-- YOUR GOAL --
Filter these entries down to the lines that hold the word "database", and show each of them.
--- EXERCISE INPUT Enclosed Below ---
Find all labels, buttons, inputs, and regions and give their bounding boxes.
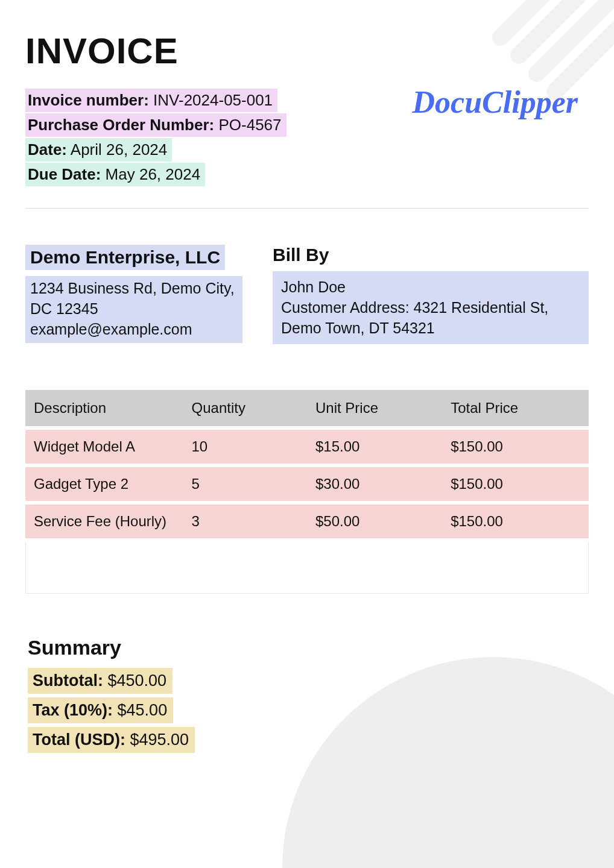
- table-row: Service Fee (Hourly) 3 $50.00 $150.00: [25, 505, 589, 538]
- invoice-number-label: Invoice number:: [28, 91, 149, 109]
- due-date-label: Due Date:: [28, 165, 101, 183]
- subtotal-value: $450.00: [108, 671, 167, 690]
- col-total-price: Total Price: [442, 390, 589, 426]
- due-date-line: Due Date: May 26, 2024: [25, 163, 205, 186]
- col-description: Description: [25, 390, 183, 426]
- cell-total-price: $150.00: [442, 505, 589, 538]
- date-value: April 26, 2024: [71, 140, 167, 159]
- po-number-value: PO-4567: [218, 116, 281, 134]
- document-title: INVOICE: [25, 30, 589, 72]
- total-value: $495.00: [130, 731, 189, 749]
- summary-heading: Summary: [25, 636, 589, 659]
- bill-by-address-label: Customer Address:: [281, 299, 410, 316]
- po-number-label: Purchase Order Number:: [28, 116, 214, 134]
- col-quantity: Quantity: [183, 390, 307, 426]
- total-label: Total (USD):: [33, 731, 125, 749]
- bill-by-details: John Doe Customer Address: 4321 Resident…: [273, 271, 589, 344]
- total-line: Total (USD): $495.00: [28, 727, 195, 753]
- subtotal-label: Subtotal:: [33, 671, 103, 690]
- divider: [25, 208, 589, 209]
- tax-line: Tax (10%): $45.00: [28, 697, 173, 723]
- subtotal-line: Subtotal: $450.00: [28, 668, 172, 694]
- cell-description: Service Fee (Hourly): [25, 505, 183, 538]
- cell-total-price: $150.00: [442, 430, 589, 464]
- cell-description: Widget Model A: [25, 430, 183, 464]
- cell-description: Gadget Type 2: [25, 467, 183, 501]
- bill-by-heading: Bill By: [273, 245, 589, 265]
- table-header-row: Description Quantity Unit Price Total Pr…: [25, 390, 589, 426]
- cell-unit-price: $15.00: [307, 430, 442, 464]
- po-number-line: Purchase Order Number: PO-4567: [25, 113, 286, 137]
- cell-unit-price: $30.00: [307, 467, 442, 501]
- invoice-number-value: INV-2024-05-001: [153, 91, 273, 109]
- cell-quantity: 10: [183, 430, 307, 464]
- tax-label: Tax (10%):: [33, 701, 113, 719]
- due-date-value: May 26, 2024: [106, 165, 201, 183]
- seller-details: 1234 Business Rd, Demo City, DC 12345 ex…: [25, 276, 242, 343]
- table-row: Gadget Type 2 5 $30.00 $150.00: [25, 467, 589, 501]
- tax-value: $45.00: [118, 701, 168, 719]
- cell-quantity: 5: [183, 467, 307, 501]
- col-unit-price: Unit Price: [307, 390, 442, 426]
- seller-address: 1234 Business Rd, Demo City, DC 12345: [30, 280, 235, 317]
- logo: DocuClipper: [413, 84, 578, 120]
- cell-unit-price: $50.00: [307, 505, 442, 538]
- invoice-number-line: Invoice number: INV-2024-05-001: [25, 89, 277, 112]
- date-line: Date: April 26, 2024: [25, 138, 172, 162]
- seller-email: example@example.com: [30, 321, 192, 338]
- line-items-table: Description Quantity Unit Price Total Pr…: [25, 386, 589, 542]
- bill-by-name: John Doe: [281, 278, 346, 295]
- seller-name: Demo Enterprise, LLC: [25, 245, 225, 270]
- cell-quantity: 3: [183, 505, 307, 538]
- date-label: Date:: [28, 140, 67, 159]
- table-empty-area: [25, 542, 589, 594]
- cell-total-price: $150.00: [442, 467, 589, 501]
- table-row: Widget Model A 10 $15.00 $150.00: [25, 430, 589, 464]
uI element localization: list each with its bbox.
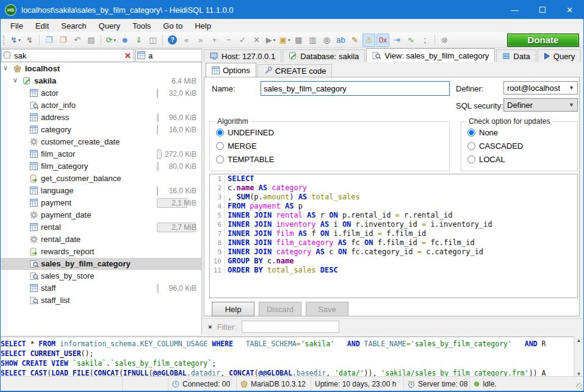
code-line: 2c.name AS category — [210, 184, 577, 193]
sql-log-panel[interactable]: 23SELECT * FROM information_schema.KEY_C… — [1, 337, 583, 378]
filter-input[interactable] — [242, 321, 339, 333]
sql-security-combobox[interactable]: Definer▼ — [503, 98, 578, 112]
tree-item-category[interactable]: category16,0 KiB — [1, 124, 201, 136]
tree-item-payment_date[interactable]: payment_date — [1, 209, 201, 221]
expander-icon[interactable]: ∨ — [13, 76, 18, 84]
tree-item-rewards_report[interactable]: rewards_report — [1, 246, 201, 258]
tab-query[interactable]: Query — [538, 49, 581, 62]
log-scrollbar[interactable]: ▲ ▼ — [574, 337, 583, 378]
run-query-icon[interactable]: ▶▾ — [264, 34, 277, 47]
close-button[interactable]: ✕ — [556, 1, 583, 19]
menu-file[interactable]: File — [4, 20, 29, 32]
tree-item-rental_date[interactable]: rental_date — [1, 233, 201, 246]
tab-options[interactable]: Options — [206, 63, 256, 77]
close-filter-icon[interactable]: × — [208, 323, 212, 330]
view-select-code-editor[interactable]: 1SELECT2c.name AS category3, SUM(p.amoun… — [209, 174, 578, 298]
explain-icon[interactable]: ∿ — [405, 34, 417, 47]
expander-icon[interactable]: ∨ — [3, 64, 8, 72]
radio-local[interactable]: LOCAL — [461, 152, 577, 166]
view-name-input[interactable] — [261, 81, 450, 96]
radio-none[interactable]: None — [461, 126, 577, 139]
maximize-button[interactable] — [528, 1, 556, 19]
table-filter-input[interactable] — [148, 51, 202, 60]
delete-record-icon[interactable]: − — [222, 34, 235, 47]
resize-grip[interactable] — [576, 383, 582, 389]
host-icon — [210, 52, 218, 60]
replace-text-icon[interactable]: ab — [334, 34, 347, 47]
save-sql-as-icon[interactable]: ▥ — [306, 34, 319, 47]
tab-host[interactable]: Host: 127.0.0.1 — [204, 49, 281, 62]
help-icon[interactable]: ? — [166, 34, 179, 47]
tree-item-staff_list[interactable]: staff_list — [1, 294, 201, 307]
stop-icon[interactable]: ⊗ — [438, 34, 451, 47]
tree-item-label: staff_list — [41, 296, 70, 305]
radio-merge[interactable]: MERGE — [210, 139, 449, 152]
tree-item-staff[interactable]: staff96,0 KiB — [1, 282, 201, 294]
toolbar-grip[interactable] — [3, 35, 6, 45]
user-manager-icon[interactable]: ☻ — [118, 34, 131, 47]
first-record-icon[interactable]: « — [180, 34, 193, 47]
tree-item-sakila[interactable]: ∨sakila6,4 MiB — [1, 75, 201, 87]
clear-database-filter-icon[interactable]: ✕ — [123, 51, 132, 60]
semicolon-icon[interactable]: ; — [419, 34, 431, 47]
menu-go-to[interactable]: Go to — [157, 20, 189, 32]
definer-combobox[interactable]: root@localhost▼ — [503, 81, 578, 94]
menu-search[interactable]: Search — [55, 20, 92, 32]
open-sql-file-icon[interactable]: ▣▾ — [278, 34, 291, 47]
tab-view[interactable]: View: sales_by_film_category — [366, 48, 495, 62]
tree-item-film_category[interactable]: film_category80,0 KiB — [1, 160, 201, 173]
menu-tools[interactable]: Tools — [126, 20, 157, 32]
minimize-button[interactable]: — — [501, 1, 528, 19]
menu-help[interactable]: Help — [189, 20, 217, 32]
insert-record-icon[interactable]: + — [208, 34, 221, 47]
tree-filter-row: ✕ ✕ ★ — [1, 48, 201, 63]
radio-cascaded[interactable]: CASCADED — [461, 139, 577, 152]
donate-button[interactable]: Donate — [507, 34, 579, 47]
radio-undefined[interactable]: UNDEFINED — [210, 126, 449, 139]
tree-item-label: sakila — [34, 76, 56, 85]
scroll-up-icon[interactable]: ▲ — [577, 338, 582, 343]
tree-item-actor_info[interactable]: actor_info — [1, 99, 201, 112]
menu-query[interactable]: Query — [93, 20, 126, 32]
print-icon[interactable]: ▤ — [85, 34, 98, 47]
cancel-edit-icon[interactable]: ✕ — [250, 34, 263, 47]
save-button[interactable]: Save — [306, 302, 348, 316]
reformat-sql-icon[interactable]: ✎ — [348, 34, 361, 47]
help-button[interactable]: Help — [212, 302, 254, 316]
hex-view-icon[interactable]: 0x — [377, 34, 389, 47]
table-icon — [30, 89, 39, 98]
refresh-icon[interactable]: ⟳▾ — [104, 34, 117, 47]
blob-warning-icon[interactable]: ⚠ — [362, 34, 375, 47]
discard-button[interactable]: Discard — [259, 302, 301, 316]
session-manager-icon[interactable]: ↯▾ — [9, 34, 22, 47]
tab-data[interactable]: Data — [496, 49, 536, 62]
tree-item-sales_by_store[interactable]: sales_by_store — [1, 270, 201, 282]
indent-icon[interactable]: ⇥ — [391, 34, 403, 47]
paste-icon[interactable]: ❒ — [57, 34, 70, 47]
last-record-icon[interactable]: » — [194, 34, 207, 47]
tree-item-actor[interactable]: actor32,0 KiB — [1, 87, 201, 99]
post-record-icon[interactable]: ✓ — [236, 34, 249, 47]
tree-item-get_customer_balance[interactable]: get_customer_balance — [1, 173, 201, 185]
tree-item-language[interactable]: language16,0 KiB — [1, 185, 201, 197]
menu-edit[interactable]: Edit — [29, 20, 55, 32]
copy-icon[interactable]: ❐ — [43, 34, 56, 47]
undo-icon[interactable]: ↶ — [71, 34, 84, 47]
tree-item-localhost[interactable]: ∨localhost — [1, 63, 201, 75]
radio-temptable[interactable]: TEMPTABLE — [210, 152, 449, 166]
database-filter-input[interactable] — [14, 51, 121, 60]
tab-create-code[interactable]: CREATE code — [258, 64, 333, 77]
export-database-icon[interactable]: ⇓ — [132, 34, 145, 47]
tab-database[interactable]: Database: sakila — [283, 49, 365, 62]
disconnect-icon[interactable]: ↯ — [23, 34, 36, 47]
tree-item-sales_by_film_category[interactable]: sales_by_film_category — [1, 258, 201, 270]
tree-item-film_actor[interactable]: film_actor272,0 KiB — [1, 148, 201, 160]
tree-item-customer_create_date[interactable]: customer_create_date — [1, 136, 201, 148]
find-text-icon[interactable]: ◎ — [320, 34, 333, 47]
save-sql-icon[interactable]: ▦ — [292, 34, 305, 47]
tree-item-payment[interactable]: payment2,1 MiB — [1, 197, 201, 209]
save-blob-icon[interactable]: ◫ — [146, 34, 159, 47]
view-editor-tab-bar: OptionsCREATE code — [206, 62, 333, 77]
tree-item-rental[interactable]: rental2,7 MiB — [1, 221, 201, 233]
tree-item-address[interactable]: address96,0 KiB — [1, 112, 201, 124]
--- End of Enclosed EXERCISE INPUT ---
-- SOLUTION FOR THIS TASK --
clear-database-filter-icon[interactable]: ✕ — [123, 51, 132, 60]
database-filter-input[interactable] — [14, 51, 121, 60]
export-database-icon[interactable]: ⇓ — [132, 34, 145, 47]
tab-database[interactable]: Database: sakila — [283, 49, 365, 62]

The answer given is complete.